Last Update: March 19 @ 7:09 PM
Economy
Survey: Recession will deepen into 2009

By PBN Staff
BLOOMBERG NEWS / CHIP CHIPMAN
“IT’S THE PERFECT STORM for the consumer,” Peter Kretzmer, a senior economist at Bank of America Corp., told Bloomberg News. Above, a holiday shopper signs for a credit-card purchase at a Wal-Mart in Oakland, Calif.


NEW YORK – Consumer spending will continue to fall next year, in its sharpest decline since the aftermath of the attack on Pearl Harbor, extending the U.S. recession and boosting unemployment to the highest level in 25 years, analysts told Bloomberg News.

“It’s a serious recession, and there’s a good chance it will break the 16-month record since the Depression,” said James O’Sullivan, a senior economist at UBS Securities LLC in Stamford, Conn. “We’re at the stage where the weakness is feeding on itself. The next few months look pretty rough.”

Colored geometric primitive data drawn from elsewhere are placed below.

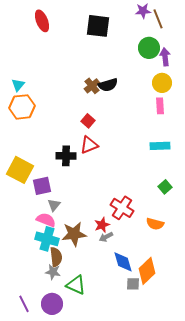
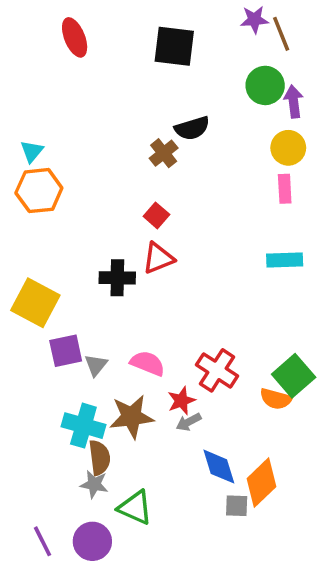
black semicircle: (108, 85) -> (192, 128), moved
purple square: (42, 186) -> (66, 351), moved
green square: (165, 187) -> (294, 376), moved, size x1.6
pink semicircle: (46, 220) -> (148, 363), moved

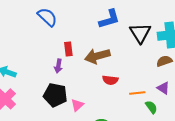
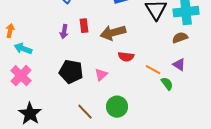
purple arrow: (58, 66) -> (64, 32), moved
orange line: (137, 93) -> (153, 70), turned 35
pink triangle: (77, 105) -> (101, 75), moved

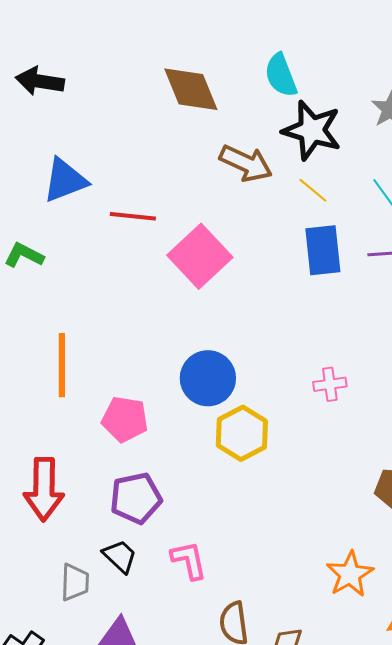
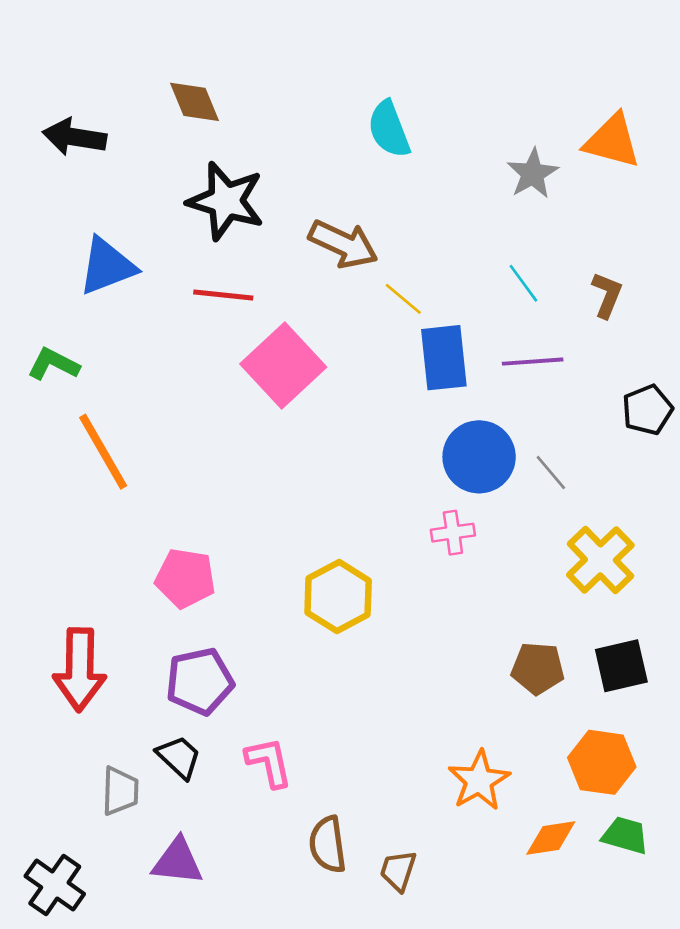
brown diamond: (191, 89) -> (194, 102), moved, size x0.7
black star: (312, 130) -> (226, 201), moved
yellow line: (313, 190) -> (403, 299), moved
red line: (133, 216) -> (223, 295), moved
orange line: (62, 365) -> (103, 452), moved, turned -30
blue circle: (208, 378) -> (479, 457), moved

U.S. personal spending, which fell at a 3.7-percent annual pace in the third quarter, is expected to fall at a 4-percent annual rate this quarter and shrink another 1 percent in 2009, based on the median forecast from a 51-economist survey that started Thursday and ended yesterday, Bloomberg said. That is likely to prompt more layoffs, driving the jobless rate to 8.2 percent by the end of 2009. Meanwhile, the survey predicted, the U.S. economy will continue to contract – at a 4.3-percent annual rate in the current quarter, a 2.4-percent pace in the first quarter and a 0.5-percent pace in the second quarter of 2009 – extending the decline in the nation’s gross domestic product (GDP) to four consecutive quarters, the longest since record-keeping began in 1947.

“That sounds scary enough to me,” said Jeffrey Frankel, an economics professor at Harvard University and a member of the National Bureau of Economic Research (NBER), the independent research group that recently pegged the recession’s beginning as last December. “It’s the perfect storm for the consumer,” added Peter Kretzmer, a senior economist at Bank of America Corp. in New York.

The National Bureau of Economic Research, established in 1920, private, nonprofit, nonpartisan research organization dedicated to promoting a greater understanding of how the economy works. Additional information, including the NBER’s Business Cycle Dating Committee’s latest report, is available at nber.org.